The advent of increasingly faster and higher-performance computers, has enabled the development of machine vision systems that employ powerful search tools. Searching is a fundamental operation in machine vision. It is used to determine the location of a mark, object or other "template" in an image. Search tools enable a previously trained/stored image pattern to be acquired and registered/identified regardless of its viewed position. Machine vision tools acquire an image of a pattern via a camera and analyze the outline or a particular part of the pattern. The search tool determines the coordinates within an image reference system for each analyzed point in the viewed area, and correlates these through repetition with a desired pattern. The search tool may map the locations of various points in the captured image to stored points in the model image, and determine whether the captured image points fall within an acceptable range of values relative to the model image points. Most search tools can register such patterns transformed by at least three degrees of freedom, including two translational degrees (x and y-axis image plane) and a non-translational degree (rotation and/or scale, for example). The rotation/scale-invariant search (RSIS) tool registers an image transformed by at least four degrees of freedom including the two translational degrees (x and y-axis image plane) and at least two non-translational degrees (z-axis(scale) and rotation within the x-y plane about an axis perpendicular to the plane). Some tools also register more complex transformations such as aspect ratio. Using various decision algorithms, the tool decides whether the viewed pattern, in a particular rotation and distance (scale) corresponds to the desired search pattern.
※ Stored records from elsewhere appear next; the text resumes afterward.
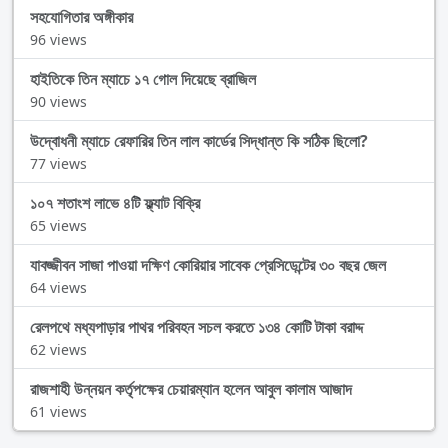
সহযোগিতার অঙ্গীকার
96 views
হাইতিকে তিন ম্যাচে ১৭ গোল দিয়েছে ব্রাজিল
90 views
উদ্বোধনী ম্যাচে রেফারির তিন লাল কার্ডের সিদ্ধান্ত কি সঠিক ছিলো?
77 views
১০৭ শতাংশ লাভে ৪টি ফ্ল্যাট বিক্রি
65 views
যাবজ্জীবন সাজা পাওয়া দক্ষিণ কোরিয়ার সাবেক প্রেসিডেন্টের ৩০ বছর জেল
64 views
রেলপথে মধ্যপাড়ার পাথর পরিবহন সচল করতে ১৩৪ কোটি টাকা বরাদ্দ
62 views
রাজশাহী উন্নয়ন কর্তৃপক্ষের চেয়ারম্যান হলেন আবুল কালাম আজাদ
61 views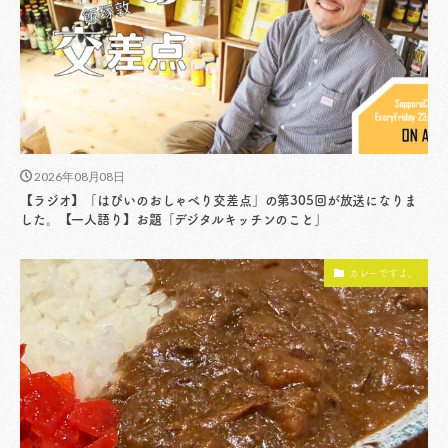
2026年08月08日
【ラジオ】「はぴいのおしゃべり交差点」の第305回が放送になりま
した。【一人語り】お題「デジタルキッチンのこと」
カレーですよ。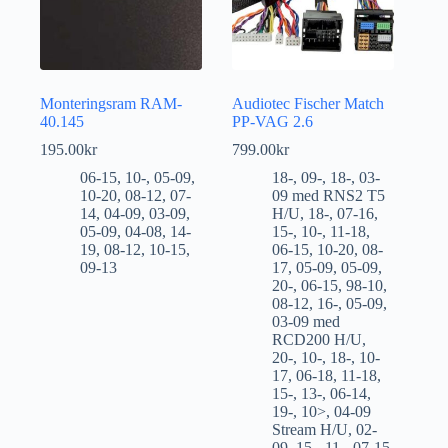
Monteringsram RAM-
Audiotec Fischer Match
40.145
PP-VAG 2.6
195.00
kr
799.00
kr
06-15
,
10-
,
05-09
,
18-
,
09-
,
18-
,
03-
10-20
,
08-12
,
07-
09 med RNS2 T5
14
,
04-09
,
03-09
,
H/U
,
18-
,
07-16
,
05-09
,
04-08
,
14-
15-
,
10-
,
11-18
,
19
,
08-12
,
10-15
,
06-15
,
10-20
,
08-
09-13
17
,
05-09
,
05-09
,
20-
,
06-15
,
98-10
,
08-12
,
16-
,
05-09
,
03-09 med
RCD200 H/U
,
20-
,
10-
,
18-
,
10-
17
,
06-18
,
11-18
,
15-
,
13-
,
06-14
,
19-
,
10>
,
04-09
Stream H/U
,
02-
09
,
15-
,
11-
,
07-15
,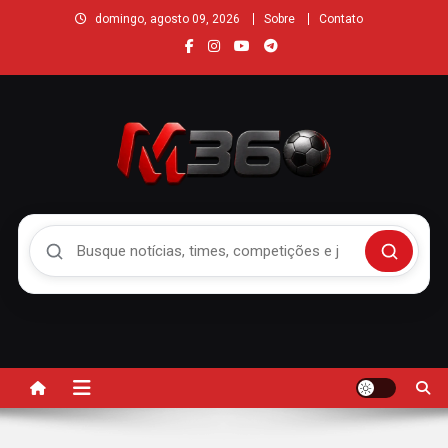
domingo, agosto 09, 2026
Sobre
Contato
Buscar no Mengão 360
Buscar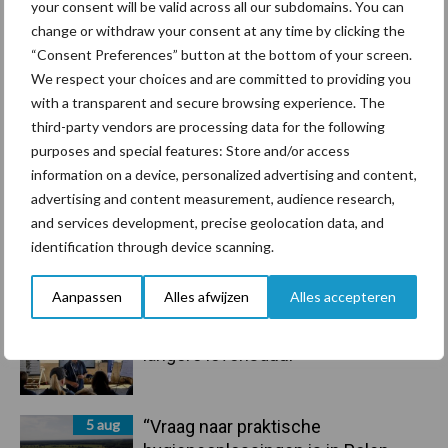
your consent will be valid across all our subdomains. You can
7 aug
Grondstoffenmarkt blijft grillig:
change or withdraw your consent at any time by clicking the
droogte en geopolitiek houden
“Consent Preferences” button at the bottom of your screen.
handel in de greep
We respect your choices and are committed to providing you
with a transparent and secure browsing experience. The
7 aug
De speenhuid: een vaak
third-party vendors are processing data for the following
onderschatte risicofactor voor
purposes and special features: Store and/or access
mastitis
information on a device, personalized advertising and content,
advertising and content measurement, audience research,
and services development, precise geolocation data, and
6 aug
ForFarmers ziet volume en
identification through device scanning.
marktaandeel groeien in krimpende
Nederlandse markt
Aanpassen
Alles afwijzen
Alles accepteren
6 aug
Tien praktische tips voor een
langere levensduur
5 aug
“Vraag naar praktische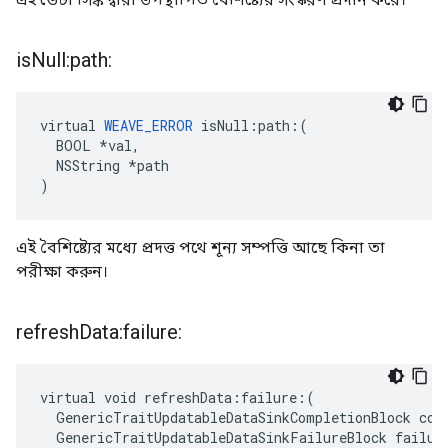
is
Null:path:
virtual 
WEAVE_ERROR
 isNull:path:(

  BOOL *val,

  NSString *path

)
এই বৈশিষ্ট্যের মধ্যে প্রদত্ত পথে শূন্য সম্পত্তি আছে কিনা তা
পরীক্ষা করুন।
refresh
Data:failure:
virtual void refreshData:failure:(

  GenericTraitUpdatableDataSinkCompletionBlock comp
  GenericTraitUpdatableDataSinkFailureBlock failure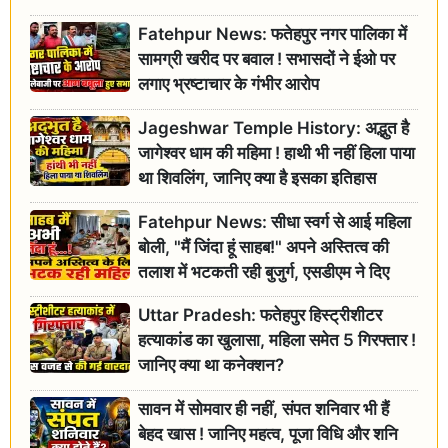
Fatehpur News: फतेहपुर नगर पालिका में
सामग्री खरीद पर बवाल ! सभासदों ने ईओ पर
लगाए भ्रष्टाचार के गंभीर आरोप
Jageshwar Temple History: अद्भुत है
जागेश्वर धाम की महिमा ! हाथी भी नहीं हिला पाया
था शिवलिंग, जानिए क्या है इसका इतिहास
Fatehpur News: सीधा स्वर्ग से आई महिला
बोली, "मैं जिंदा हूं साहब!" अपने अस्तित्व की
तलाश में भटकती रही बुजुर्ग, एसडीएम ने दिए
जांच के आदेश
Uttar Pradesh: फतेहपुर हिस्ट्रीशीटर
हत्याकांड का खुलासा, महिला समेत 5 गिरफ्तार !
जानिए क्या था कनेक्शन?
सावन में सोमवार ही नहीं, संपत शनिवार भी हैं
बेहद खास ! जानिए महत्व, पूजा विधि और शनि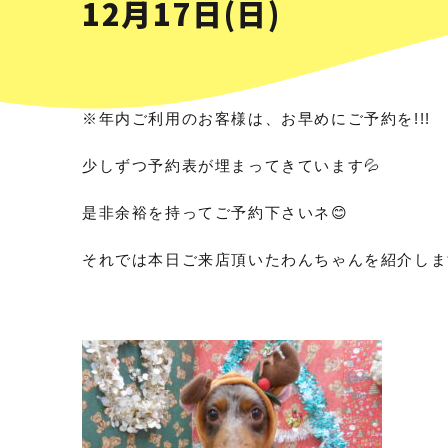
12月17日(日)
※年内ご利用のお客様は、お早めにご予約を!!!
少しずつ予約表が埋まってきています💦
是非余裕を持ってご予約下さいネ😊
それでは本日ご来店頂いたわんちゃんを紹介しま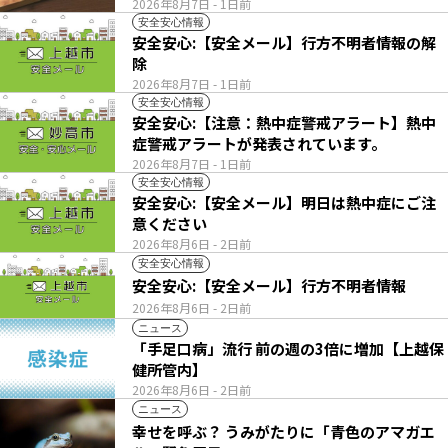
2026年8月7日
- 1日前
安全安心情報
安全安心:【安全メール】行方不明者情報の解
除
2026年8月7日
- 1日前
安全安心情報
安全安心:【注意：熱中症警戒アラート】熱中
症警戒アラートが発表されています。
2026年8月7日
- 1日前
安全安心情報
安全安心:【安全メール】明日は熱中症にご注
意ください
2026年8月6日
- 2日前
安全安心情報
安全安心:【安全メール】行方不明者情報
2026年8月6日
- 2日前
ニュース
「手足口病」流行 前の週の3倍に増加【上越保
健所管内】
2026年8月6日
- 2日前
ニュース
幸せを呼ぶ？ うみがたりに「青色のアマガエ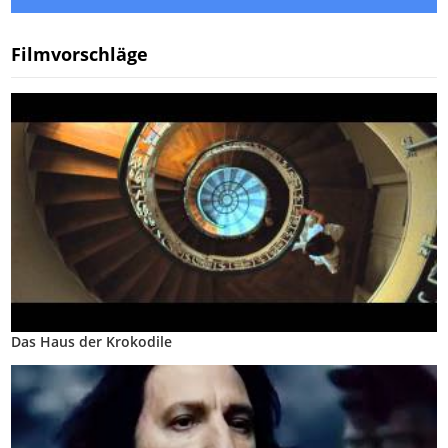
Filmvorschläge
Das Haus der Krokodile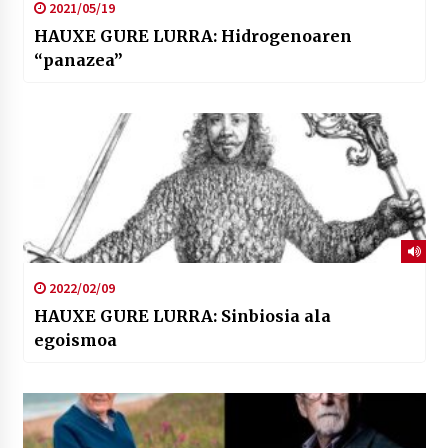
2021/05/19
HAUXE GURE LURRA: Hidrogenoaren
“panazea”
2022/02/09
HAUXE GURE LURRA: Sinbiosia ala
egoismoa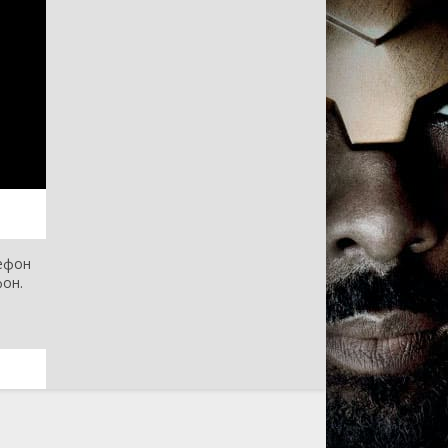
лефон
фон.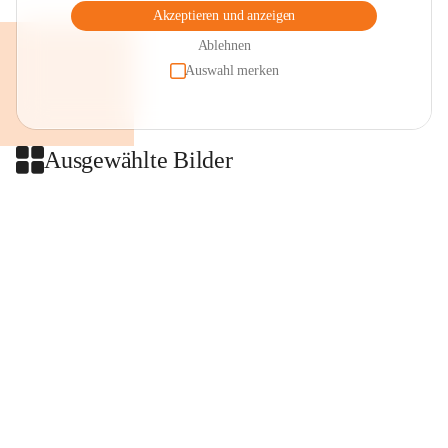
Akzeptieren und anzeigen
Ablehnen
Auswahl merken
Ausgewählte Bilder
+2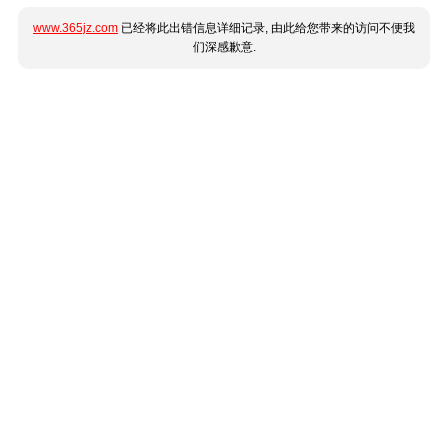
www.365jz.com
已经将此出错信息详细记录, 由此给您带来的访问不便我
们深感歉意.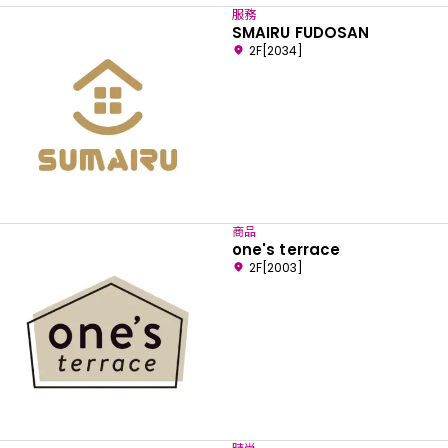
服務
SMAIRU FUDOSAN
2F[2034]
商品
one's terrace
2F[2003]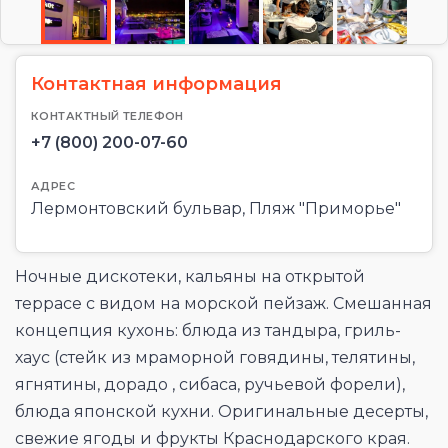
Контактная информация
КОНТАКТНЫЙ ТЕЛЕФОН
+7 (800) 200-07-60
АДРЕС
Лермонтовский бульвар, Пляж "Приморье"
Ночные дискотеки, кальяны на открытой
террасе с видом на морской пейзаж. Смешанная
концепция кухонь: блюда из тандыра, гриль-
хаус (стейк из мраморной говядины, телятины,
ягнятины, дорадо , сибаса, ручьевой форели),
блюда японской кухни. Оригинальные десерты,
свежие ягоды и фрукты Краснодарского края.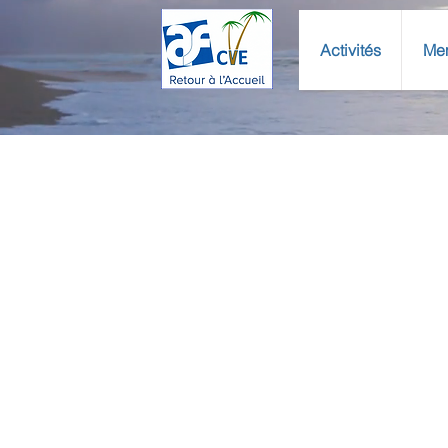
Activités
Me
Machine vision is currently utilized throughout commercial industry in a wide variety of applications. Digital data and signal processing techniques and vision system technology have tremendously advanced the ability to use computers as data processing systems to accomplish sophisticated inspection procedures without human intervention. Machine vision systems are increasingly employed to replace human vision in a wide range of processes such as manufacturing operations. Machine vision systems are often used to inspect objects to determine characteristics, abnormalities or defects in the object. Machine vision is obtaining increasing significance in industry to aid in robotic assembly systems as well as inspection systems for product sorting or quality control. For example, machine vision technology is used in semiconductor wafer fabrication, pharmaceutical manufacturing, food processing, mailpiece processing, circuit board assembly, and many other areas. Machine vision has also been employed in varying degrees to assist in manipulating manufacturing engines in the performance of specific tasks. One task using machine vision is visual servoing of robots in which a robot end effector is guided to a target using a machine vision feedback. In the semiconductor and electronics industries, machine vision is used to determine the position and orientation of semiconductor chips and other components before they are soldered into place on printed circuit boards. Machine vision technology is widely used to inspect the sealing surfaces of glass containers as they are being manufactured or for reuse, to automatically reject defective containers.